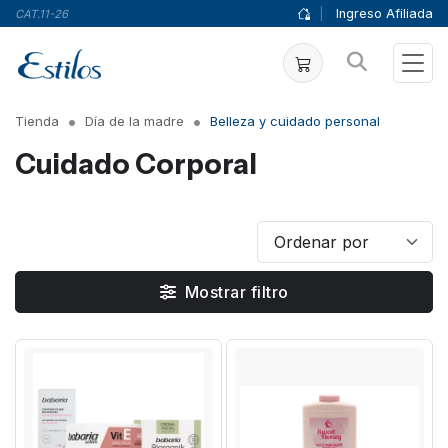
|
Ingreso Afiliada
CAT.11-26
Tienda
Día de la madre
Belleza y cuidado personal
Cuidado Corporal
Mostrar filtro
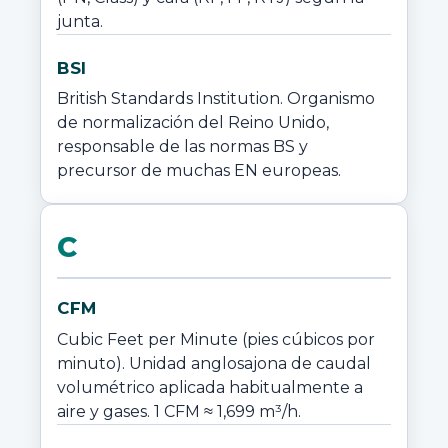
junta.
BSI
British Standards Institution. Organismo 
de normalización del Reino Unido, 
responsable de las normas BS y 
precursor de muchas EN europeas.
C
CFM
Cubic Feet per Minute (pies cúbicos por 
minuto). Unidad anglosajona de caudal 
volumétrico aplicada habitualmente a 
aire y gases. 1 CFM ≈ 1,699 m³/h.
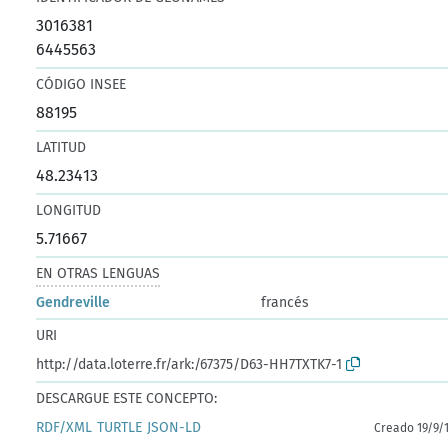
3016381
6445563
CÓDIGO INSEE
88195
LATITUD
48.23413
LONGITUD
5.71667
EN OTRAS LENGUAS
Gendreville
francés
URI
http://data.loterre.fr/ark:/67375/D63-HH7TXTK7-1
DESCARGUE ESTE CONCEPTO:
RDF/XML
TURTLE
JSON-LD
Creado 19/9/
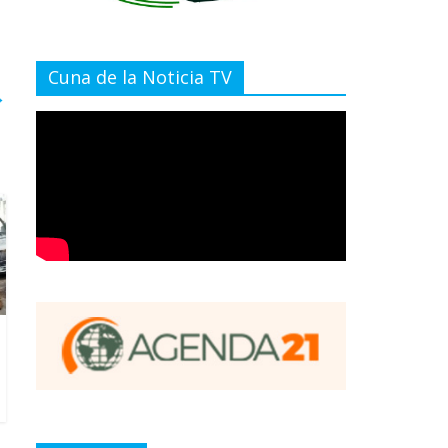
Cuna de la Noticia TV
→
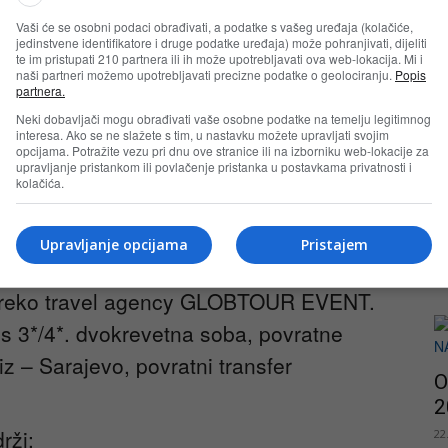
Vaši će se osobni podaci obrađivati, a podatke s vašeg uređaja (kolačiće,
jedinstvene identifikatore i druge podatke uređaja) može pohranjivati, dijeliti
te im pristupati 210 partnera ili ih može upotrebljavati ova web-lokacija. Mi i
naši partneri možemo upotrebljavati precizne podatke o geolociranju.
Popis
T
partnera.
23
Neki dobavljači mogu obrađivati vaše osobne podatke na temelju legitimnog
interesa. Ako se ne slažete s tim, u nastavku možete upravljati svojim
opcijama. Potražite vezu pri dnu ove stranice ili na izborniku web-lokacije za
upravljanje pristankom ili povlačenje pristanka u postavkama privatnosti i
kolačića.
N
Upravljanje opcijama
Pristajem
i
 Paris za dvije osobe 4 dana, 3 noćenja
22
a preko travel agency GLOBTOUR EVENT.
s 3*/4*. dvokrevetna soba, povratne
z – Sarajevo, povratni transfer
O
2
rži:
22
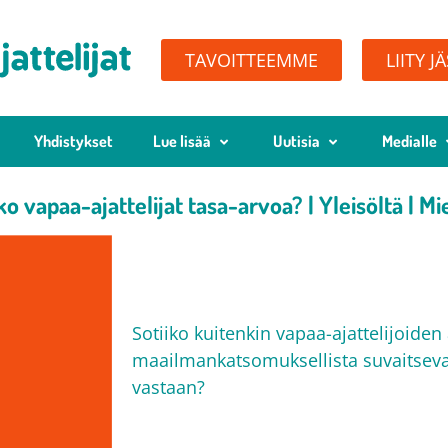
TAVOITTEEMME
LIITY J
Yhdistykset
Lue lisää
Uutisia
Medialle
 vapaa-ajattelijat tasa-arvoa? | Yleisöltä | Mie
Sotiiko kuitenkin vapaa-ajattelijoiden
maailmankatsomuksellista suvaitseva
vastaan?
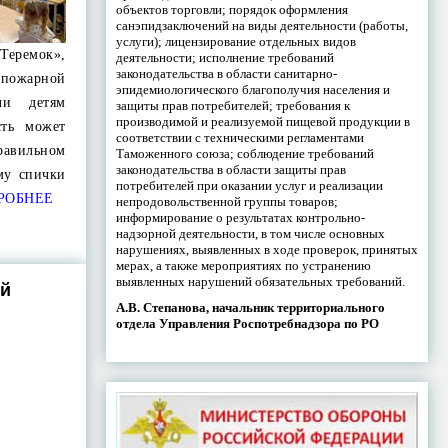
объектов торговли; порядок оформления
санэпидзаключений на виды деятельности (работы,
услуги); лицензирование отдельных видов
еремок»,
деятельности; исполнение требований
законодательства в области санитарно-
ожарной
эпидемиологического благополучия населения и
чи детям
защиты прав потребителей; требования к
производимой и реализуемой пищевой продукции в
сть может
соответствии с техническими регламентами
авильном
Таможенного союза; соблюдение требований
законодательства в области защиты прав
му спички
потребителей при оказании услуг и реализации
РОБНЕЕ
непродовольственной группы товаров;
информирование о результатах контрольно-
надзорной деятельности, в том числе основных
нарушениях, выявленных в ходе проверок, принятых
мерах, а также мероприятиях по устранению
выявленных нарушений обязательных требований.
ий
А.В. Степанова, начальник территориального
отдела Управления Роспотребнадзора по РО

Assigned task:
An exact copy of the entries above is required; pictures are not part of it.

Reply to the exercise:
|
Ingreso Afiliada
CAT.11-26
Tienda
Día de la madre
Belleza y cuidado personal
Cuidado Corporal
Mostrar filtro
junta.
BSI
British Standards Institution. Organismo 
de normalización del Reino Unido, 
responsable de las normas BS y 
precursor de muchas EN europeas.
C
CFM
Cubic Feet per Minute (pies cúbicos por 
minuto). Unidad anglosajona de caudal 
volumétrico aplicada habitualmente a 
aire y gases. 1 CFM ≈ 1,699 m³/h.
3016381
6445563
CÓDIGO INSEE
88195
LATITUD
48.23413
LONGITUD
5.71667
EN OTRAS LENGUAS
Gendreville
francés
URI
http://data.loterre.fr/ark:/67375/D63-HH7TXTK7-1
DESCARGUE ESTE CONCEPTO:
RDF/XML
TURTLE
JSON-LD
Creado 19/9/
Cuna de la Noticia TV
→
Vaši će se osobni podaci obrađivati, a podatke s vašeg uređaja (kolačiće,
jedinstvene identifikatore i druge podatke uređaja) može pohranjivati, dijeliti
te im pristupati 210 partnera ili ih može upotrebljavati ova web-lokacija. Mi i
naši partneri možemo upotrebljavati precizne podatke o geolociranju.
Popis
T
partnera.
23
Neki dobavljači mogu obrađivati vaše osobne podatke na temelju legitimnog
interesa. Ako se ne slažete s tim, u nastavku možete upravljati svojim
opcijama. Potražite vezu pri dnu ove stranice ili na izborniku web-lokacije za
upravljanje pristankom ili povlačenje pristanka u postavkama privatnosti i
kolačića.
N
Upravljanje opcijama
Pristajem
i
 Paris za dvije osobe 4 dana, 3 noćenja
22
a preko travel agency GLOBTOUR EVENT.
s 3*/4*. dvokrevetna soba, povratne
z – Sarajevo, povratni transfer
O
2
rži:
22
TAVOITTEEMME
LIITY J
Yhdistykset
Lue lisää
Uutisia
Medialle
 vapaa-ajattelijat tasa-arvoa? | Yleisöltä | Mie
Sotiiko kuitenkin vapaa-ajattelijoiden
maailmankatsomuksellista suvaitseva
vastaan?
объектов торговли; порядок оформления
санэпидзаключений на виды деятельности (работы,
услуги); лицензирование отдельных видов
еремок»,
деятельности; исполнение требований
законодательства в области санитарно-
ожарной
эпидемиологического благополучия населения и
чи детям
защиты прав потребителей; требования к
производимой и реализуемой пищевой продукции в
сть может
соответствии с техническими регламентами
авильном
Таможенного союза; соблюдение требований
законодательства в области защиты прав
му спички
потребителей при оказании услуг и реализации
РОБНЕЕ
непродовольственной группы товаров;
информирование о результатах контрольно-
надзорной деятельности, в том числе основных
нарушениях, выявленных в ходе проверок, принятых
мерах, а также мероприятиях по устранению
выявленных нарушений обязательных требований.
ий
А.В. Степанова, начальник территориального
отдела Управления Роспотребнадзора по РО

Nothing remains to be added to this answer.